Мама переминалась с ноги на ногу, смотрела в пол.

– Ты же не… Поверить не могу. Оплачиваешь ему адвокатов! О чем ты думаешь?

– Помогаю немного, только и всего. Ты не представляешь, как это дорого!

Не поэтому ли Мэтти названивал маме? Тянул из нее деньги? Меня охватил гнев. Затем – чувство вины. Оно почти никогда меня не покидало.

– Господи, Эми. Ладно поддерживать его… – Линда подбирала слова. – Но спонсировать? Безумие.

– Я должна. – Мама говорила тихо, не поднимая глаз. – Неужели не ясно? Если есть хоть малейший шанс, что он не виноват…

Они спорили еще долго. Линда сказала, что не узнает маму. Та заявила, что выпьет таблетки и ляжет отдохнуть. К тому моменту она уже принимала много таблеток. Говорила, что с ними лучше спит. Однако пила их не только перед сном. А еще она не всегда ходила на работу. «Пожалуй, сегодня тоже отпрошусь…»

Примерно в это время мама перешла на джин. «Вино больше не помогает». И эта женщина всего пару месяцев назад не могла пригубить не разбавленное сладким соком вино…

– Все еще считаешь ее самой смелой на свете? – спросила я у Линды.

– Больше, чем раньше.

Судя по всему, Линде удалось достучаться до мамы, потому что, хотя она все еще защищала Мэтти перед всеми и отправляла деньги его адвокатам, в суд мы не пошли.

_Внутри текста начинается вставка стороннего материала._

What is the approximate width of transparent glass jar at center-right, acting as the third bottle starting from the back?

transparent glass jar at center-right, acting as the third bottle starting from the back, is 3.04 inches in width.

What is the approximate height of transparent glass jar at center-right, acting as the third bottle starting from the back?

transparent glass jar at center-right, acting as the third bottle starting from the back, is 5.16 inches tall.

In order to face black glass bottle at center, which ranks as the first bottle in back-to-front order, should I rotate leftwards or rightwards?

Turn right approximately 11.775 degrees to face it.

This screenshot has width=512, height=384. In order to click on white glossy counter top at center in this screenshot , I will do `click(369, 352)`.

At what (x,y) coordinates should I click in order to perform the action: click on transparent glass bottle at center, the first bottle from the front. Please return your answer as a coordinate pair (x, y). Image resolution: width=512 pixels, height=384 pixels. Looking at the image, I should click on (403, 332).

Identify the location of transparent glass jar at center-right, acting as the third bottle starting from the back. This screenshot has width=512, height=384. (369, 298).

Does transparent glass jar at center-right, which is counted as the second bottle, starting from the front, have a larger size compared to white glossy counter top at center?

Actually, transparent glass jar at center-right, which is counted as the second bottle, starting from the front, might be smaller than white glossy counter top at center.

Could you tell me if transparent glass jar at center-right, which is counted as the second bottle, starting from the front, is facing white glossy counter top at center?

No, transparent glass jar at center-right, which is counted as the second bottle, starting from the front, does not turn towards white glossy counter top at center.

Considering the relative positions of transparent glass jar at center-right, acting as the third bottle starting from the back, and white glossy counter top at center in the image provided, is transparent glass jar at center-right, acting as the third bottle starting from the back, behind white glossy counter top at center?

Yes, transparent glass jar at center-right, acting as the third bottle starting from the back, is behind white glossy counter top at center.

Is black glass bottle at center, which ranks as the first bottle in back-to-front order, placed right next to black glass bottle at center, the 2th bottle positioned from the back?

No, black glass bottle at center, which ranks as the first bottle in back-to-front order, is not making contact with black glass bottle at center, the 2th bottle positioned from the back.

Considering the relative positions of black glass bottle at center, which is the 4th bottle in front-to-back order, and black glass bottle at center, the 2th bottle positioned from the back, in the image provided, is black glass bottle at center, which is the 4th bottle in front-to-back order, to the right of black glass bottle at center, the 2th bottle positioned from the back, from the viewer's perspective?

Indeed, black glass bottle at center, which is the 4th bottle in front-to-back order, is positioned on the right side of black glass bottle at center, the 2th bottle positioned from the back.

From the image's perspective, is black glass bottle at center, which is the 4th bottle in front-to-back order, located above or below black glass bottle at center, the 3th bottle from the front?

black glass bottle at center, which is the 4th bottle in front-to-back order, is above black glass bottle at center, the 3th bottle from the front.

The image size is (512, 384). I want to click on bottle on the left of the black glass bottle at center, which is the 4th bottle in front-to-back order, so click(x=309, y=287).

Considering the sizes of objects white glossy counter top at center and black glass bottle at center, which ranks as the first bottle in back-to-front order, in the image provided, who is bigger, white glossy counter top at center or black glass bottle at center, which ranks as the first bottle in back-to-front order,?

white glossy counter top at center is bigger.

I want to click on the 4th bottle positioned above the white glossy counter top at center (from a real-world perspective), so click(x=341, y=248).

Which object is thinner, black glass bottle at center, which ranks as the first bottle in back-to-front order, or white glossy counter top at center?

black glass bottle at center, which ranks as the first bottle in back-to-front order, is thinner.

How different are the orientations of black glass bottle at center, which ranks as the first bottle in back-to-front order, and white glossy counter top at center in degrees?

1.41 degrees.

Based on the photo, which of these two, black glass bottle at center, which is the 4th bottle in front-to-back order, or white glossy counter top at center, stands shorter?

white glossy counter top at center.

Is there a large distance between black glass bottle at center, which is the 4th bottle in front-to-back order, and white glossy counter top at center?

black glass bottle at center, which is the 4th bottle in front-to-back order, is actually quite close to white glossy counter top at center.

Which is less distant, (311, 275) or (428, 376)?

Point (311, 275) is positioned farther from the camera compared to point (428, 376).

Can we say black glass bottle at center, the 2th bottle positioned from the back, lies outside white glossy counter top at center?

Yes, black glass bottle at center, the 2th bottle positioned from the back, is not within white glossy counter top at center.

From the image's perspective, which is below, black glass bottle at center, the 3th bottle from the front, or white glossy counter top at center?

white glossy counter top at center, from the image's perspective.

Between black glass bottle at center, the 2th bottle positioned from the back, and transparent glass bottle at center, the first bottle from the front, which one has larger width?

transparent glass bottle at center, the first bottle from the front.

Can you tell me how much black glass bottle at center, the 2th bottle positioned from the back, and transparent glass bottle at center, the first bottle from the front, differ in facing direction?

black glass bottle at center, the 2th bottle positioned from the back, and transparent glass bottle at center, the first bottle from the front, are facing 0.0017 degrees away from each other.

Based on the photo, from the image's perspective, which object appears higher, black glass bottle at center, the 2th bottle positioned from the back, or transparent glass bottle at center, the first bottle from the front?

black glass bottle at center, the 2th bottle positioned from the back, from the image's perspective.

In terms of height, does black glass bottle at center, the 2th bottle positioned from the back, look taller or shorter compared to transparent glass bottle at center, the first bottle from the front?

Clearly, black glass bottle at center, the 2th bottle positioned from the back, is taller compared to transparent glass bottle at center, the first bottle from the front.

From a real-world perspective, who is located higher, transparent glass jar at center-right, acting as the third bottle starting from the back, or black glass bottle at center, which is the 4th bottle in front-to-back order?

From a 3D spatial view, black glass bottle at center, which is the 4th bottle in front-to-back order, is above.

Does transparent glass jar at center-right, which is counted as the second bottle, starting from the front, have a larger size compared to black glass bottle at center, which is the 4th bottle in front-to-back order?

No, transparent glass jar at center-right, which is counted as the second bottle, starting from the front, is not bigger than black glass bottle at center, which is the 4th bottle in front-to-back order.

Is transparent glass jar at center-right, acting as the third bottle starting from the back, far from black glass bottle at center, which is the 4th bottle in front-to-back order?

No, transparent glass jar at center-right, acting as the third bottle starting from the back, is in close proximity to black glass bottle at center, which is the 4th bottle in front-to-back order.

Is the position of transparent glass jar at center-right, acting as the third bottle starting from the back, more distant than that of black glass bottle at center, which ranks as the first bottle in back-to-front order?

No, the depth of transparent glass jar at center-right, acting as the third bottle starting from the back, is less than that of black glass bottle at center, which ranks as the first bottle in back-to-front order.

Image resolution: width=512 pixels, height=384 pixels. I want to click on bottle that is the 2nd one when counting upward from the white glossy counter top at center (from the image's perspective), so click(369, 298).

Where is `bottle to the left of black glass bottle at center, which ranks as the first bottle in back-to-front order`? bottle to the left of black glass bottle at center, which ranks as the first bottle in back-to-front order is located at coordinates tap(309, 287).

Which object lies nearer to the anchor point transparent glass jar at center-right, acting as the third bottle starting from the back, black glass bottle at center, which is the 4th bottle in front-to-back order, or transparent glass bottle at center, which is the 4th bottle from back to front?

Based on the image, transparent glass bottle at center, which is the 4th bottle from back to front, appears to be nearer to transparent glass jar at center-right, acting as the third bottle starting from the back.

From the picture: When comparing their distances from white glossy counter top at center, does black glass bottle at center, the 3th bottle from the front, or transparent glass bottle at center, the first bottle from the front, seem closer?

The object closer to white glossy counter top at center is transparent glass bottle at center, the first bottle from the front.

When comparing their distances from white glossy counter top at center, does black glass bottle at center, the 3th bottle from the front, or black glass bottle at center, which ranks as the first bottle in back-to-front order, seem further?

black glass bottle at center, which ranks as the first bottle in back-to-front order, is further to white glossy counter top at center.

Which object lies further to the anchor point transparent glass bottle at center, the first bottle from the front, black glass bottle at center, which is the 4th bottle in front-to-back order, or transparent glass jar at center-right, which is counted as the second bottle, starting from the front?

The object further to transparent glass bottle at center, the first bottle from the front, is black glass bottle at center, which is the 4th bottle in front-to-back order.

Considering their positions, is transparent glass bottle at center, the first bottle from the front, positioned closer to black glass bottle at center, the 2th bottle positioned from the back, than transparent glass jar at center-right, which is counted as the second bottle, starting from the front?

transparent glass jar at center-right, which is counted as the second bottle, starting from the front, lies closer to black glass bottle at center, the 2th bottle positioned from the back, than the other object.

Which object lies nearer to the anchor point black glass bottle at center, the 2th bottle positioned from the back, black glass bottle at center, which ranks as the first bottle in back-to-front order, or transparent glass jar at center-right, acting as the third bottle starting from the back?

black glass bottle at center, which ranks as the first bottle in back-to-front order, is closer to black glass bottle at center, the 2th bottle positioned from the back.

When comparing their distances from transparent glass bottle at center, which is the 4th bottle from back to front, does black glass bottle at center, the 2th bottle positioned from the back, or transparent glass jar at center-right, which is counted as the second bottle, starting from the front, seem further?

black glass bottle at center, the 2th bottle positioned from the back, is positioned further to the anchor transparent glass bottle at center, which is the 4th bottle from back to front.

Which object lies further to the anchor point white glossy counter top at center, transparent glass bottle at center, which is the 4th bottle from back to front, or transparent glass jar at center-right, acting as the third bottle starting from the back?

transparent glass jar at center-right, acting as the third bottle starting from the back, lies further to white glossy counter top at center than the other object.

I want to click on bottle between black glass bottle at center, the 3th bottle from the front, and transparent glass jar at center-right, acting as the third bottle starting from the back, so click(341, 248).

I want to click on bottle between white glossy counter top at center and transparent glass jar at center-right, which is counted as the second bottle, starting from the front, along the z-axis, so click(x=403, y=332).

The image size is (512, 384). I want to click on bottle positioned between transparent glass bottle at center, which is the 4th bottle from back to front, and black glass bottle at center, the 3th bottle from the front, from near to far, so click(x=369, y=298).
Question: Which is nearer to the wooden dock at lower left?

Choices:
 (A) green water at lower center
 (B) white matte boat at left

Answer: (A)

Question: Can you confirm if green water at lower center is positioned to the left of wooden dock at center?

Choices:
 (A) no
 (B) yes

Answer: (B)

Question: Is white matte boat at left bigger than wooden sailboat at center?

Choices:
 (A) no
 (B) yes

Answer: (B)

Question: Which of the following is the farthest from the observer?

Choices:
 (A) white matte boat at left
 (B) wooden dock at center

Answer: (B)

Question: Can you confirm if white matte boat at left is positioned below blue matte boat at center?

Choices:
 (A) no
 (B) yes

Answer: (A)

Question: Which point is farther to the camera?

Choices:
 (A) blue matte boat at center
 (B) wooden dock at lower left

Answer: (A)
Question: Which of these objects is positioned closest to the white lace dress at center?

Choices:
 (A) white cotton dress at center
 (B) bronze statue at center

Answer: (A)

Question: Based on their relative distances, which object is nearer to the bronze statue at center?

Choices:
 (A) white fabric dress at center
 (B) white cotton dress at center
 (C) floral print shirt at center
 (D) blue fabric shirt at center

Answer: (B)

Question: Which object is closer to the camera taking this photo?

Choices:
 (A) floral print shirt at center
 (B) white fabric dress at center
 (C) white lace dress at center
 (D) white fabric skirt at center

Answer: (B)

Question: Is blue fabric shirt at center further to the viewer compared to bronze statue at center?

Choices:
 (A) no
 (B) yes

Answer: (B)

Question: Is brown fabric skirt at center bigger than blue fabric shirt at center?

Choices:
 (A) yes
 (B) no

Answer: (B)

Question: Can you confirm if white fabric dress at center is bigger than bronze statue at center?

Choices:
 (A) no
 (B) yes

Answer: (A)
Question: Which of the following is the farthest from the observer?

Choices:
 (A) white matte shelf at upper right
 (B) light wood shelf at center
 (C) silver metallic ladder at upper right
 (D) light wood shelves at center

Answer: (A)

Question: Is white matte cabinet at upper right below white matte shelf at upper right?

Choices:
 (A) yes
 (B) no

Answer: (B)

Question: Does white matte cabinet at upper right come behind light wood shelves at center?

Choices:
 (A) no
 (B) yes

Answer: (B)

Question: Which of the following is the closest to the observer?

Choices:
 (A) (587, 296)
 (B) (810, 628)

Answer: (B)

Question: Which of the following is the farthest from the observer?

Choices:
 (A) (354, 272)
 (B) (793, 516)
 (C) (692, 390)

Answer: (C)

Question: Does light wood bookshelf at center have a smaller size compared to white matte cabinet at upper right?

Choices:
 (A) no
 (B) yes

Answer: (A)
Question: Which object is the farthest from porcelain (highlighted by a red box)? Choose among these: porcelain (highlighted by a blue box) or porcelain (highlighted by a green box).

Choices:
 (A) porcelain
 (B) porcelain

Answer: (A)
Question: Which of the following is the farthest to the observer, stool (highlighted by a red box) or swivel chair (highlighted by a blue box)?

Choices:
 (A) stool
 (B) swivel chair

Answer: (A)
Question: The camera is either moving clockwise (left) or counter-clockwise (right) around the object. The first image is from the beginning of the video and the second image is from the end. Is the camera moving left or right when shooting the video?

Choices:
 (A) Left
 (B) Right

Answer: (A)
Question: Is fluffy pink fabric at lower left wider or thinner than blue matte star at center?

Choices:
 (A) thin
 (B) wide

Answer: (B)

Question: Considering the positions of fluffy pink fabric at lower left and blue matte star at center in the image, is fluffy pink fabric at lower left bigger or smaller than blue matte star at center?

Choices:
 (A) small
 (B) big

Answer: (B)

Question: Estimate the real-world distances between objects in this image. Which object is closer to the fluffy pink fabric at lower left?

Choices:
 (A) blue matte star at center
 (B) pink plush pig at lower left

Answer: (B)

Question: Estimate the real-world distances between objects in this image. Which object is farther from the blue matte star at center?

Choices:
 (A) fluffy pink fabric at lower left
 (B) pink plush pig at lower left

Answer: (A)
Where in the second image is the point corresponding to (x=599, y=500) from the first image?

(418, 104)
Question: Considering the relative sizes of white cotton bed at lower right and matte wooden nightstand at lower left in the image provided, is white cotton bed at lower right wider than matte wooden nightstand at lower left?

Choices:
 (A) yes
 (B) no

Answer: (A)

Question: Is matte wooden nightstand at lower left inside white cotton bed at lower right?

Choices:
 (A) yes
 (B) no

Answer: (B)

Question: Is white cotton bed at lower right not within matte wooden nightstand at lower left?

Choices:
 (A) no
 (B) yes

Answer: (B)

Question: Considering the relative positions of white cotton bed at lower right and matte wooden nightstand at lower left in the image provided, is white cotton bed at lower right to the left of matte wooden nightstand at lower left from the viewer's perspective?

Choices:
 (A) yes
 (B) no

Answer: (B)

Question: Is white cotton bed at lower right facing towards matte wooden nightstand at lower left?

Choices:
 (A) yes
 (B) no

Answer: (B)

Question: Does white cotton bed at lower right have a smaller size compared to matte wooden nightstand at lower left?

– Он расстроен, – передала она мне. – Говорит, что наше присутствие пошло бы ему на пользу, представило в хорошем свете.

А нам? Как бы выглядели мы?

В школе я оставалась персоной нон-грата, хотя из газетной чепухи об этом невозможно было догадаться. Они постоянно приводили цитаты «неназванного источника, близкого дочери Мелгрена», который, как утверждалось, владел секретной информацией о моих отношениях с серийным убийцей. И кому какое дело, что друзей у меня нет, Мэтти мне не отец, а присяжные еще не вынесли ему вердикт?

Хотя мама не ходила на заседания, она беспрестанно слушала радио, не выключая его даже на ночь. Пила постоянно, на работу ходила время от времени. Обязанности готовить ужин и делать уборку легли на меня. Я приводила квартиру в порядок, когда возвращалась из школы, а утром просыпалась и обнаруживала бардак.

Я читала газеты, смотрела новости и готова была рыдать от открывавшихся подробностей. Вглядывалась в старые фотографии, пытаясь уцепиться за того, которого теряла, найти в них человека, которого знала. И все же убийства набросили тень на все, что меня окружало, и я уже не могла разобрать, где правда, а где ложь. Даже сейчас, двадцать лет спустя, мне все еще сложно примирить свои воспоминания о человеке, которого я любила, с картиной, которую нарисовала сторона обвинения.